WHAT NEEDS TO BE DONE: Output each line of the data word for word, from the first through the line that holds "bout Cbd Gummies For Anxiety Nobody", and leave off whatever follows.

INPUT DATA:
━━━
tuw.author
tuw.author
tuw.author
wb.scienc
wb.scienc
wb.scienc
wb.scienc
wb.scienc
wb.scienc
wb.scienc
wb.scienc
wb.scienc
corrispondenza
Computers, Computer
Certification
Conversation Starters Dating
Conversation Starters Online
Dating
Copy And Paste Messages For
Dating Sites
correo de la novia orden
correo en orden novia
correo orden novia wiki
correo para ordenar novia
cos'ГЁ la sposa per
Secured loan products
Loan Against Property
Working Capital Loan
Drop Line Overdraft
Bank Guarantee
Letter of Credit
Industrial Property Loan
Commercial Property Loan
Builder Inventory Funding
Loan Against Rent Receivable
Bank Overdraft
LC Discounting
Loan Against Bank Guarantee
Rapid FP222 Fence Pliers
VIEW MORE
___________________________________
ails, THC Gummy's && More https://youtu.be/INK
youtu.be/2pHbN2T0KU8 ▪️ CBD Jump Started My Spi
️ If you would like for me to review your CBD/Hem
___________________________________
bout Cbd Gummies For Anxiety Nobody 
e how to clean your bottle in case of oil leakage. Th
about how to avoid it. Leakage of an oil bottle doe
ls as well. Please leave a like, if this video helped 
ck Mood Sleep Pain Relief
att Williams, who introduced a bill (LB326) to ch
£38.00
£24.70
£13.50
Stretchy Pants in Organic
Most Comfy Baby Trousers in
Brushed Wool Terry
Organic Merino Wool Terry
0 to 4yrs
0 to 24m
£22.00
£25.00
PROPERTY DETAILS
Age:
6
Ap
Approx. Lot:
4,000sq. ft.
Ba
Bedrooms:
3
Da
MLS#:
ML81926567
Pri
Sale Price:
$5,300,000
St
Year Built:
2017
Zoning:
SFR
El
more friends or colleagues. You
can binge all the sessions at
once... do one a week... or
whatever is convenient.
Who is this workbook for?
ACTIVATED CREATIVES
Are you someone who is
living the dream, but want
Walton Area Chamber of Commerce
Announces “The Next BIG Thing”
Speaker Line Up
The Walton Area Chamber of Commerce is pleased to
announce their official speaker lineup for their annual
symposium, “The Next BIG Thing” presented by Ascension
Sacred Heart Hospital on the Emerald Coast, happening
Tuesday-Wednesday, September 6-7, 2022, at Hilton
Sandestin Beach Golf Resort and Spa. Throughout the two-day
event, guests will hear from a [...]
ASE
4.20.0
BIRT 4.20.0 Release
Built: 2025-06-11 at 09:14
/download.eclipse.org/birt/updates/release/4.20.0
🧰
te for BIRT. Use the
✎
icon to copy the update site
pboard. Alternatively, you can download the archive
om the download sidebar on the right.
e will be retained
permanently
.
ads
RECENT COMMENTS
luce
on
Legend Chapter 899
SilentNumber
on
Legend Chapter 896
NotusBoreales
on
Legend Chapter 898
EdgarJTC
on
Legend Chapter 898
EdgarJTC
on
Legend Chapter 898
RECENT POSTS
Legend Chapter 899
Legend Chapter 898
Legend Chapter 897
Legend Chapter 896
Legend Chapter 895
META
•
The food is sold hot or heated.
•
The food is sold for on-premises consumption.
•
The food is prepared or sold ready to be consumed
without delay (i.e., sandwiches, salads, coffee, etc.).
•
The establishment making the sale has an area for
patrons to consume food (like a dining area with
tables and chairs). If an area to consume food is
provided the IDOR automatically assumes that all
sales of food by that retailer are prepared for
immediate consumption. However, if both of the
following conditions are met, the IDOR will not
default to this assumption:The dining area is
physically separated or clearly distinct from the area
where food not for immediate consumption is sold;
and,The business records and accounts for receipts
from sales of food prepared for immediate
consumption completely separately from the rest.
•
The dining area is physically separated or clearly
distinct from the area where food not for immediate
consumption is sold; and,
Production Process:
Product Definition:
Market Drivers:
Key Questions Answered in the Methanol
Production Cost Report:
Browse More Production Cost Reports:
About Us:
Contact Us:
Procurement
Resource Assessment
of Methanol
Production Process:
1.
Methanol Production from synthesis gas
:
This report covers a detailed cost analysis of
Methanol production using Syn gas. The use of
━━━
WRITTEN RESPONSE:
tuw.author
tuw.author
tuw.author
wb.scienc
wb.scienc
wb.scienc
wb.scienc
wb.scienc
wb.scienc
wb.scienc
wb.scienc
wb.scienc
corrispondenza
Computers, Computer
Certification
Conversation Starters Dating
Conversation Starters Online
Dating
Copy And Paste Messages For
Dating Sites
correo de la novia orden
correo en orden novia
correo orden novia wiki
correo para ordenar novia
cos'ГЁ la sposa per
Secured loan products
Loan Against Property
Working Capital Loan
Drop Line Overdraft
Bank Guarantee
Letter of Credit
Industrial Property Loan
Commercial Property Loan
Builder Inventory Funding
Loan Against Rent Receivable
Bank Overdraft
LC Discounting
Loan Against Bank Guarantee
Rapid FP222 Fence Pliers
VIEW MORE
___________________________________
ails, THC Gummy's && More https://youtu.be/INK
youtu.be/2pHbN2T0KU8 ▪️ CBD Jump Started My Spi
️ If you would like for me to review your CBD/Hem
___________________________________
bout Cbd Gummies For Anxiety Nobody 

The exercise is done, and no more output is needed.